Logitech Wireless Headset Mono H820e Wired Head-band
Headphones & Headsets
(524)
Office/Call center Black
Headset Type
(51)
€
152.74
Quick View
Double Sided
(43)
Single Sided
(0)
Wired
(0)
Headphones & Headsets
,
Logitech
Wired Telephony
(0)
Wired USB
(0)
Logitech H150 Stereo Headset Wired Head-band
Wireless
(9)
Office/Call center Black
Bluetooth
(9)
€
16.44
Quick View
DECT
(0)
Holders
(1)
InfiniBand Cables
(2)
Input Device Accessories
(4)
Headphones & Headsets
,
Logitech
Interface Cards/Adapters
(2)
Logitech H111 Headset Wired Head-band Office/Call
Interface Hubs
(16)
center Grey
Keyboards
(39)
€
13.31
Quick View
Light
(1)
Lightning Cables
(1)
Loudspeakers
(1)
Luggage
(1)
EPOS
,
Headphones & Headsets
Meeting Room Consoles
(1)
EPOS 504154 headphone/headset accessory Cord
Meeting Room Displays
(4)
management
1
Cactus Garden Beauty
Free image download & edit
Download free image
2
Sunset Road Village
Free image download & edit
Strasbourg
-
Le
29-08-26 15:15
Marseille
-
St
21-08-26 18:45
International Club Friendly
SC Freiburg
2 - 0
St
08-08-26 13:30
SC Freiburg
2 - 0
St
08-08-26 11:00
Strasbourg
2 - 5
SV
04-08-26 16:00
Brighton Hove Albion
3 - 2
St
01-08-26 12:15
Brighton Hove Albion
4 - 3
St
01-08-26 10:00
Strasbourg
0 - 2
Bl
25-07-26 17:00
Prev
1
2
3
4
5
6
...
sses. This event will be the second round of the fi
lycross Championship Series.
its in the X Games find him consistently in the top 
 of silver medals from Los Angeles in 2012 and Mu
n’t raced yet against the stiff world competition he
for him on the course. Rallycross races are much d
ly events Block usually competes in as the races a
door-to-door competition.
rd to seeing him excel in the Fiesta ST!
::::::::
▶ AIM OF THE EXERCISE: The string "Logitech" appears on some lines of the data above; report how many such lines there are, as a bare number.

▶ RESPONSE FOR THIS EXERCISE: 5